### Data for processing
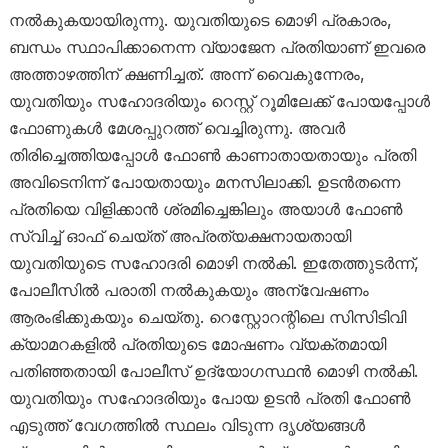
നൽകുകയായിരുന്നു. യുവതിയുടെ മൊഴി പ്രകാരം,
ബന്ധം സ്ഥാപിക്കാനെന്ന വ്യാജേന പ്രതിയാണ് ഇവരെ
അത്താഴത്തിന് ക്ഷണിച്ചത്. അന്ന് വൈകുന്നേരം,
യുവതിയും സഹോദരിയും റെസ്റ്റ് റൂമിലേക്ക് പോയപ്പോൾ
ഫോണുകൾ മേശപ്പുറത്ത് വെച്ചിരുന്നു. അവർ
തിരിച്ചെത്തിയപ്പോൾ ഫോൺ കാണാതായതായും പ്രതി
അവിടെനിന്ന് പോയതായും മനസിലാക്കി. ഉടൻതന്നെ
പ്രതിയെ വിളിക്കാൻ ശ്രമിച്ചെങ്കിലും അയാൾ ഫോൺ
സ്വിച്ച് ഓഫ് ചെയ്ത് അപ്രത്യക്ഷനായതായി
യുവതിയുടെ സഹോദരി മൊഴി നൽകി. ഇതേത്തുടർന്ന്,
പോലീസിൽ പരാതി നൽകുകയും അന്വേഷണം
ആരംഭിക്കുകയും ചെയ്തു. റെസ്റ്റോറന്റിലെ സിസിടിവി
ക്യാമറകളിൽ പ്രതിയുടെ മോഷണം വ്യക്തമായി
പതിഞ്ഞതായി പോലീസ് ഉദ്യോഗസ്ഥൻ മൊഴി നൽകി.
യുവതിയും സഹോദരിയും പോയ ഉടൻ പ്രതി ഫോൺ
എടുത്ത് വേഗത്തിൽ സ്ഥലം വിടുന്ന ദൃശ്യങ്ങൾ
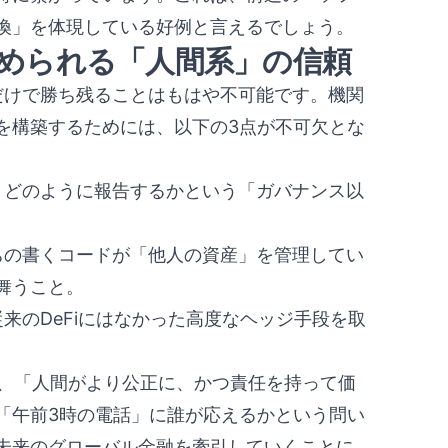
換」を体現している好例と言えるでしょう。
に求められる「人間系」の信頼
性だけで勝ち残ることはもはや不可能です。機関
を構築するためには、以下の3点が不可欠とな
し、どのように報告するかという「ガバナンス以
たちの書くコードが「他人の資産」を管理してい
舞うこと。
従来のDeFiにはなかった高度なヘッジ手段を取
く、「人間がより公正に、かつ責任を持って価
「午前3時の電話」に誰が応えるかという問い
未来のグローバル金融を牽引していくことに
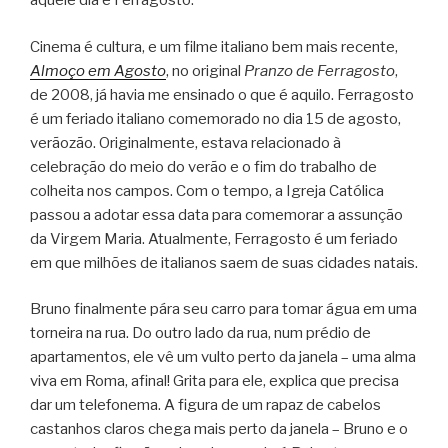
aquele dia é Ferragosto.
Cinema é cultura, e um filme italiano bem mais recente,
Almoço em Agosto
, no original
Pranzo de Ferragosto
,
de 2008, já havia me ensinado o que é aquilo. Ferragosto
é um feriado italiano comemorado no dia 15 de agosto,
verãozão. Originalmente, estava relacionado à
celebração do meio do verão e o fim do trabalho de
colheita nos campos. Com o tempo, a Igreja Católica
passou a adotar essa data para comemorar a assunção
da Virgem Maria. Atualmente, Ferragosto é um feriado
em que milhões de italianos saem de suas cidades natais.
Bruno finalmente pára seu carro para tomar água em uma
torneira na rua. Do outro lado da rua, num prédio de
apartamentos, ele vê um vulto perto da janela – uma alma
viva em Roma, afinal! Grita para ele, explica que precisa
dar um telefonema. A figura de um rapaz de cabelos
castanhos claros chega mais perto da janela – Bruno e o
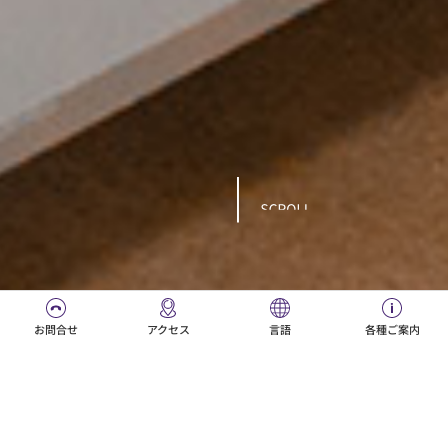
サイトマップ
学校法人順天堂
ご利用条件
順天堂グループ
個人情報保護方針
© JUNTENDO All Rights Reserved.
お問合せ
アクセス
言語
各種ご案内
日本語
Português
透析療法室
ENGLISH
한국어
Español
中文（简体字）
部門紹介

==

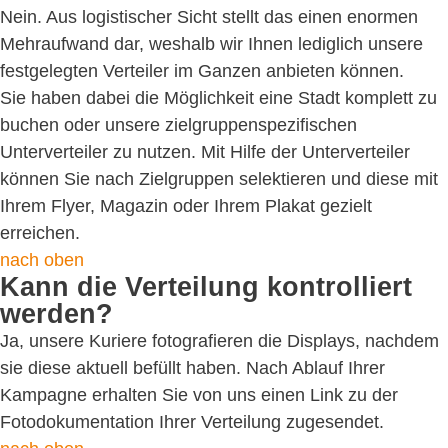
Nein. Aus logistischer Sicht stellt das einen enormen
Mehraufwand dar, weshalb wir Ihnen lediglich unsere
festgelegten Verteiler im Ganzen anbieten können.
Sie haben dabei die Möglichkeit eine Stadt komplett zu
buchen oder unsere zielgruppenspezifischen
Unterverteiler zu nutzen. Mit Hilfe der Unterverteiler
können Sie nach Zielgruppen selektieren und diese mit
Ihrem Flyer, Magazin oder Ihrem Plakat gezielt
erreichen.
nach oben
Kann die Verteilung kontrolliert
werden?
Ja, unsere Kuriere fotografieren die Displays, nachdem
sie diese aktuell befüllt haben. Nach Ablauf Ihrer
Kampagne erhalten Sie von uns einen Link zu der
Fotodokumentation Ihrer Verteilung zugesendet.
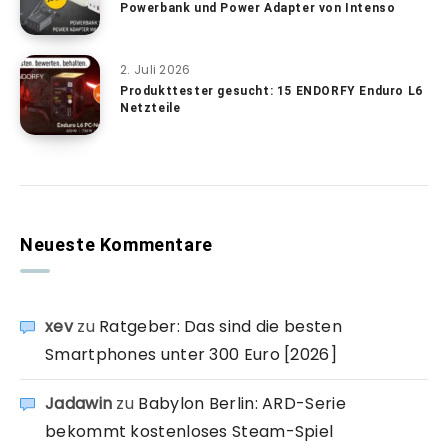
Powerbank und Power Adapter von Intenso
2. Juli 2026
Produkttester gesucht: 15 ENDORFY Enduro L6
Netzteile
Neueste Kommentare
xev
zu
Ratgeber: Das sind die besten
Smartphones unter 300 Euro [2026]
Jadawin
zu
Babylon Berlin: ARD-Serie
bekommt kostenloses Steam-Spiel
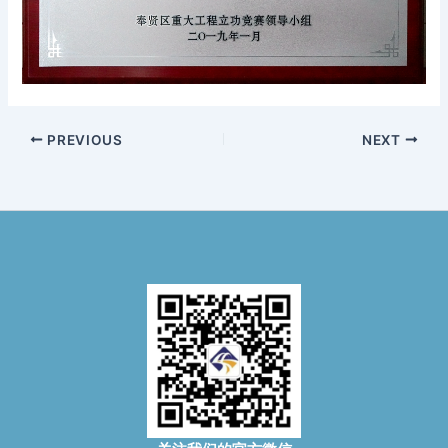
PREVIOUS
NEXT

### Task objective
Which lines hold the string "Verteilung"? Copy all of them from the data above.

### Written response
Kann die Verteilung kontrolliert
Fotodokumentation Ihrer Verteilung zugesendet.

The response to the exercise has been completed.